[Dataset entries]
★ ★ ★ ★ ★
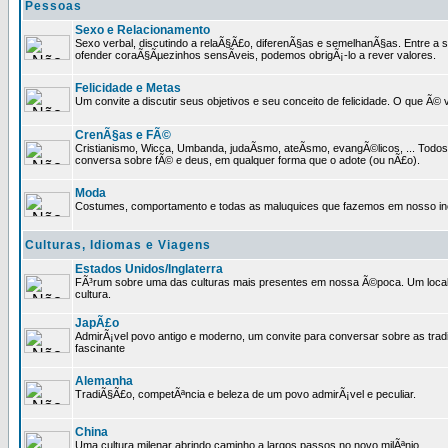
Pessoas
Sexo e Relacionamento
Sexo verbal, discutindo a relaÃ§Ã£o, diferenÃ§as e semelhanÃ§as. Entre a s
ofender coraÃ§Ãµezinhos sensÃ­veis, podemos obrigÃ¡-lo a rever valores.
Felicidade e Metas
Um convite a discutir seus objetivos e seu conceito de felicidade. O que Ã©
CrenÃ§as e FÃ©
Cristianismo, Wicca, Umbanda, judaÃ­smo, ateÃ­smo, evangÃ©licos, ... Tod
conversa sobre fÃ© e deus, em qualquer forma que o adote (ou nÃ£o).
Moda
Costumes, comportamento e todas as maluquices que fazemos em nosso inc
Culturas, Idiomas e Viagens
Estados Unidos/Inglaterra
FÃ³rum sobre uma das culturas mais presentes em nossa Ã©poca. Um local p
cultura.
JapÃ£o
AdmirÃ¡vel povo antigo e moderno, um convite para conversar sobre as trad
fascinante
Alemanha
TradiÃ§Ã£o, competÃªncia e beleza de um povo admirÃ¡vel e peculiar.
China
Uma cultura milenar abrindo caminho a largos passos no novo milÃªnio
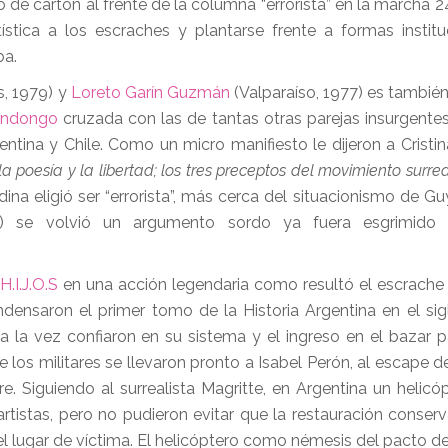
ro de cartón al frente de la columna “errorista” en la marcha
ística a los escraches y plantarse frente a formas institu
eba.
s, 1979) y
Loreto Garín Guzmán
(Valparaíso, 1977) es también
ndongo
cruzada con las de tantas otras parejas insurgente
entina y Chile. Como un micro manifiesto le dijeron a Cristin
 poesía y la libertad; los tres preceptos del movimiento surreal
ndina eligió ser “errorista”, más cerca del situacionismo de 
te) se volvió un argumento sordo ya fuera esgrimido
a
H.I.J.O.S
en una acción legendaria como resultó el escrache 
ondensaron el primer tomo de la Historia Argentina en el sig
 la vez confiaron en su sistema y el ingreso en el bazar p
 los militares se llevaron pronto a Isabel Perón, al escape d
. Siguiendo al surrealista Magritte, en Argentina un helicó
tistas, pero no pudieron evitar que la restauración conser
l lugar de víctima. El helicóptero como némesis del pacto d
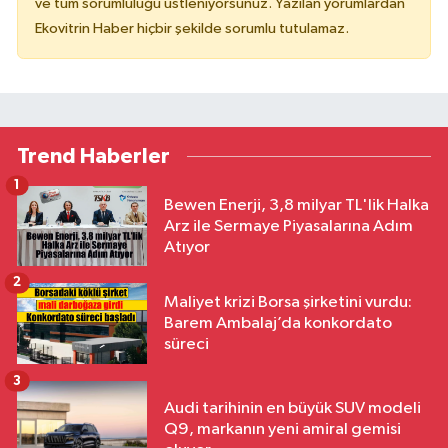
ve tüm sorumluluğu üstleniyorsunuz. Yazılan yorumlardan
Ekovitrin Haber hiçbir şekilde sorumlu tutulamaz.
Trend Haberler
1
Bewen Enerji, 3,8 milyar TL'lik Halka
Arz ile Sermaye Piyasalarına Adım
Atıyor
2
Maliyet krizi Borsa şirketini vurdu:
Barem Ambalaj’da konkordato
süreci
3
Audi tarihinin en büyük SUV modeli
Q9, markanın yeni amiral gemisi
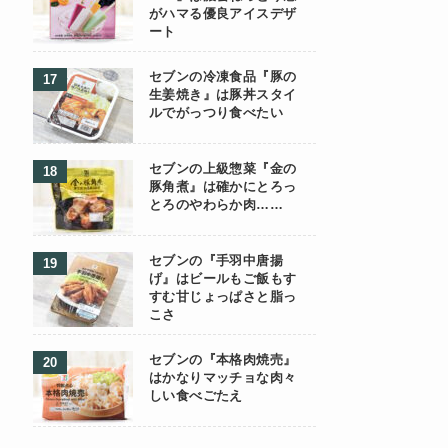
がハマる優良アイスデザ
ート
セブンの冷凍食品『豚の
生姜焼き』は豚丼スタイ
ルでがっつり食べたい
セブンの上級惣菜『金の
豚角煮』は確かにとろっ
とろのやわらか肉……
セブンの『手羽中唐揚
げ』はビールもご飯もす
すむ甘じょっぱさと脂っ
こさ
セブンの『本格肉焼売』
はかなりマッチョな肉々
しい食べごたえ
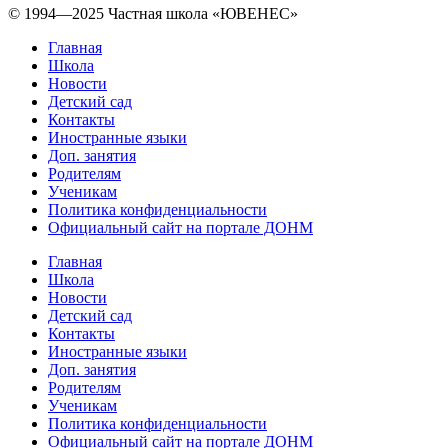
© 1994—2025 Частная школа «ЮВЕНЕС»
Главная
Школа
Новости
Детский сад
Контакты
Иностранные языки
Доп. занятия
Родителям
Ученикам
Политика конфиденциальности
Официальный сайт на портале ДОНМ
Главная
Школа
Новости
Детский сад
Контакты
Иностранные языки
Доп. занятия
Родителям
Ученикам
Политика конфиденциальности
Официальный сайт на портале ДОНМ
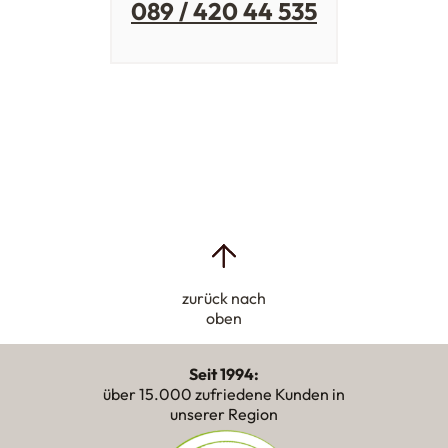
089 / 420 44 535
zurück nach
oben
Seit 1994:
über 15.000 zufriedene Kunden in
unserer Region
★ ★ ★ ★ ★
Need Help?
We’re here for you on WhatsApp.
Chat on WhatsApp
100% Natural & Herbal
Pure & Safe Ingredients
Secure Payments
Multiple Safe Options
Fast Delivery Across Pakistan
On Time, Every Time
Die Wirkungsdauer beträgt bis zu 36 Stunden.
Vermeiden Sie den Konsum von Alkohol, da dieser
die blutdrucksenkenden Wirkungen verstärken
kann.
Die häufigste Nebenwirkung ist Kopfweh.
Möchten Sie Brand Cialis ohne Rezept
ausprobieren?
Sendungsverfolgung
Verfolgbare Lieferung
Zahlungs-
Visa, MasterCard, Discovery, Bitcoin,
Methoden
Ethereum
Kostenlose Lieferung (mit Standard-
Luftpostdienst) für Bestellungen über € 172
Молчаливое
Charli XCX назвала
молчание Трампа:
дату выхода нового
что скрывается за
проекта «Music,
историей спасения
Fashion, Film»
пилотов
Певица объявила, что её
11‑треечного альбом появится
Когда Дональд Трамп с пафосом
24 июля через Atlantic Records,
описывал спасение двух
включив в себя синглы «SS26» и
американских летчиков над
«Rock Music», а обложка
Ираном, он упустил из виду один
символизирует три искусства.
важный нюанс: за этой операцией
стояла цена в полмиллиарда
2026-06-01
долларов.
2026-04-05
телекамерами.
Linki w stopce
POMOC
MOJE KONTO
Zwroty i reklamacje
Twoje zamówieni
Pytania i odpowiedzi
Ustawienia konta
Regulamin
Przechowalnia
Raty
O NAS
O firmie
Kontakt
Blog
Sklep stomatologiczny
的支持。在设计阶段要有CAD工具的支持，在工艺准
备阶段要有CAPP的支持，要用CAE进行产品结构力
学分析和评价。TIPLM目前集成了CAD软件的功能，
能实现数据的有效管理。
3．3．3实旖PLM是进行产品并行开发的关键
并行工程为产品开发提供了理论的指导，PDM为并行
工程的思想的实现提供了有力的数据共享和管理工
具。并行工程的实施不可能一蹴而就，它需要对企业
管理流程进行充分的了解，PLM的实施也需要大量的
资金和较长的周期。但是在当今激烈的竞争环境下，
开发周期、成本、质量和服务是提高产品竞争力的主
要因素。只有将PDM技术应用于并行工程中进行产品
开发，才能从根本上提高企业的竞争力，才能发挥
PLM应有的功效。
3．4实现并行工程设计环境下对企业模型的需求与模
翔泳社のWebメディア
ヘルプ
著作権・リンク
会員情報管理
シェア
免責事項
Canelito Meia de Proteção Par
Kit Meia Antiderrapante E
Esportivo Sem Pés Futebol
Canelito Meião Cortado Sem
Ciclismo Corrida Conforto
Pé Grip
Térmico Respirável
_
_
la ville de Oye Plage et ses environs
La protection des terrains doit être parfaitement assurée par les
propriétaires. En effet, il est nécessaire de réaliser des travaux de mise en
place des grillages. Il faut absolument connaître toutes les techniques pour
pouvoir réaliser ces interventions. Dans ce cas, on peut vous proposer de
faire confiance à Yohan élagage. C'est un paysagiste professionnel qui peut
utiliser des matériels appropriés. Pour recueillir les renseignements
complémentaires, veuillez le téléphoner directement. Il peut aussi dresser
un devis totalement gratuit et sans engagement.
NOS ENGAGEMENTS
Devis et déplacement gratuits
★ ★ ★ ★ ★
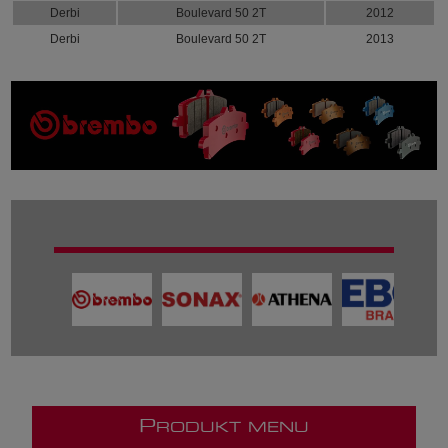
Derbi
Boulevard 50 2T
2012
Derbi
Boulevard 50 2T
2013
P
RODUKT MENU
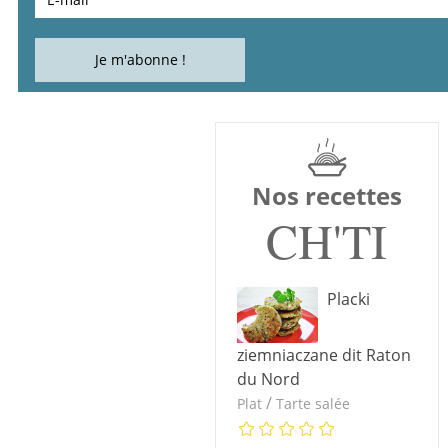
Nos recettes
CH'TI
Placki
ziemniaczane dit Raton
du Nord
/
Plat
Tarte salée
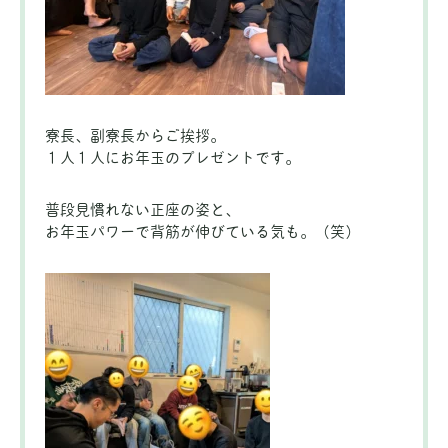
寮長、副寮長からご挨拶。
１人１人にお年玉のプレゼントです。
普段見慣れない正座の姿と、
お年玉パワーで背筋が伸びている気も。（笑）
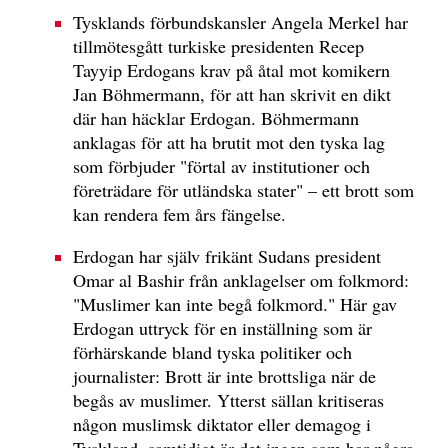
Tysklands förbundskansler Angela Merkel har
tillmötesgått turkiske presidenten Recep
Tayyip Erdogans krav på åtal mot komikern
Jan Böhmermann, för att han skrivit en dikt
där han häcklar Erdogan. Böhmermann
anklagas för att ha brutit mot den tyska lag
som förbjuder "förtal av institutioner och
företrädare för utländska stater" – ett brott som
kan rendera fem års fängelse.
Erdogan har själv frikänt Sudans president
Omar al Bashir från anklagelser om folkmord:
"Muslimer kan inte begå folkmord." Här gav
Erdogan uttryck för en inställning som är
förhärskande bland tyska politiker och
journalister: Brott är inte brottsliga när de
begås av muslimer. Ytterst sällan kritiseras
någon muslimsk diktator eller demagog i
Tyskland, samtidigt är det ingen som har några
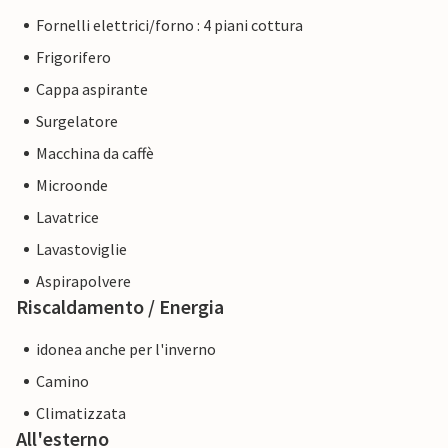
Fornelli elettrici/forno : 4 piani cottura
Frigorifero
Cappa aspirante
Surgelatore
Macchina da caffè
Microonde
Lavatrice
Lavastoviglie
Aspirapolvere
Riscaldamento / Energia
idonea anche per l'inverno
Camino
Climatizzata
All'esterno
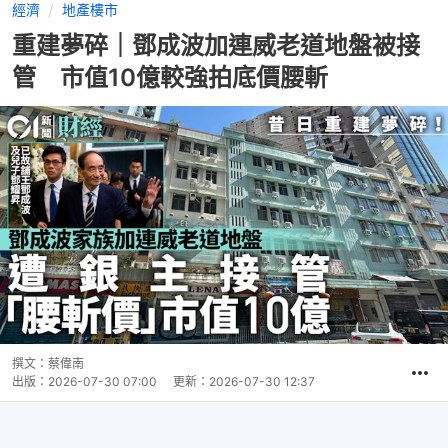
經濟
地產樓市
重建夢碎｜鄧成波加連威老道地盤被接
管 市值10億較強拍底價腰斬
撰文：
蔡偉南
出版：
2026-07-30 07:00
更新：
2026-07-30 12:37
★ ★ ★ ★ ★
▸ Task goal:
With "Sexo" as the string to find, copy every line of the records that holds it.

▸ Exercise result:
Sexo e Relacionamento
Sexo verbal, discutindo a relaÃ§Ã£o, diferenÃ§as e semelhanÃ§as. Entre a s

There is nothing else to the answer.